_Your task_:
A verbatim copy of the records is required, with all pictures left out.

________________________________________

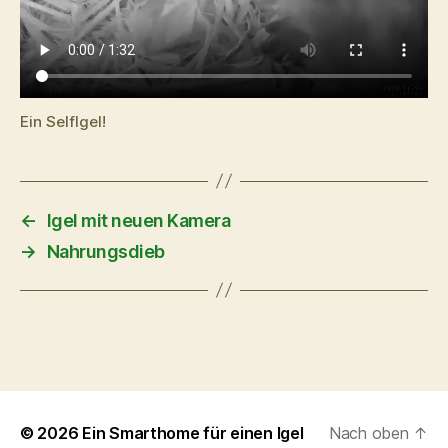
Ein SelfIgel!
←
Igel mit neuen Kamera
→
Nahrungsdieb
© 2026
Ein Smarthome für einen Igel
Nach oben
↑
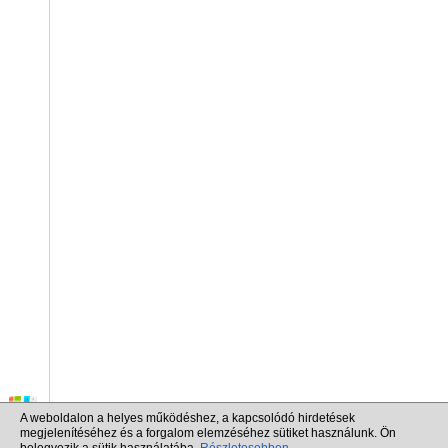
A weboldalon a helyes működéshez, a kapcsolódó hirdetések
megjelenítéséhez és a forgalom elemzéséhez sütiket használunk. Ön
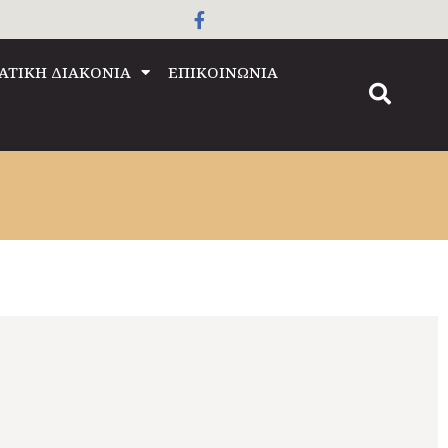
ΑΤΙΚΗ ΔΙΑΚΟΝΙΑ
ΕΠΙΚΟΙΝΩΝΙΑ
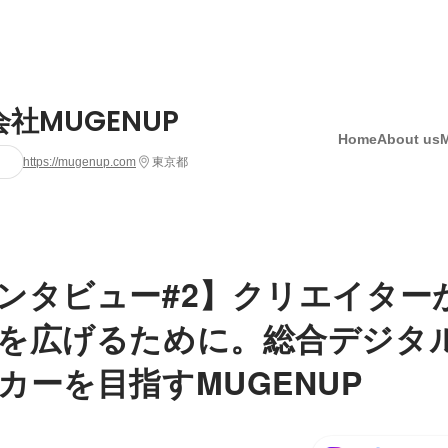
社MUGENUP
Home
About us
https://mugenup.com
東京都
ンタビュー#2】クリエイター
を広げるために。総合デジタ
カーを目指すMUGENUP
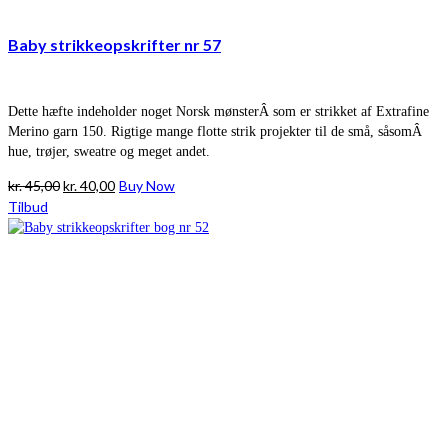
Baby strikkeopskrifter nr 57
Dette hæfte indeholder noget Norsk mønsterÂ som er strikket af Extrafine
Merino garn 150. Rigtige mange flotte strik projekter til de små, såsomÂ
hue, trøjer, sweatre og meget andet.
Den
Den
kr.
45,00
kr.
40,00
Buy Now
oprindelige
aktuelle
Tilbud
pris
pris
var:
er:
kr. 45,00.
kr. 40,00.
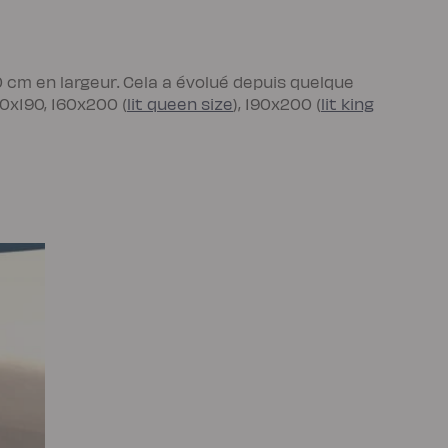
 cm en largeur. Cela a évolué depuis quelque
40x190, 160x200 (
lit queen size
), 190x200 (
lit king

________________________________________

_Solution to the problem_:
Ein SelfIgel!
←
Igel mit neuen Kamera
→
Nahrungsdieb
© 2026
Ein Smarthome für einen Igel
Nach oben
↑
A weboldalon a helyes működéshez, a kapcsolódó hirdetések
megjelenítéséhez és a forgalom elemzéséhez sütiket használunk. Ön
ΑΤΙΚΗ ΔΙΑΚΟΝΙΑ
ΕΠΙΚΟΙΝΩΝΙΑ
社MUGENUP
Home
About us
https://mugenup.com
東京都
ンタビュー#2】クリエイター
を広げるために。総合デジタ
カーを目指すMUGENUP
Baby strikkeopskrifter nr 57
Dette hæfte indeholder noget Norsk mønsterÂ som er strikket af Extrafine
Merino garn 150. Rigtige mange flotte strik projekter til de små, såsomÂ
hue, trøjer, sweatre og meget andet.
Den
Den
kr.
45,00
kr.
40,00
Buy Now
oprindelige
aktuelle
Tilbud
pris
pris
var:
er:
kr. 45,00.
kr. 40,00.
 cm en largeur. Cela a évolué depuis quelque
40x190, 160x200 (
lit queen size
), 190x200 (
lit king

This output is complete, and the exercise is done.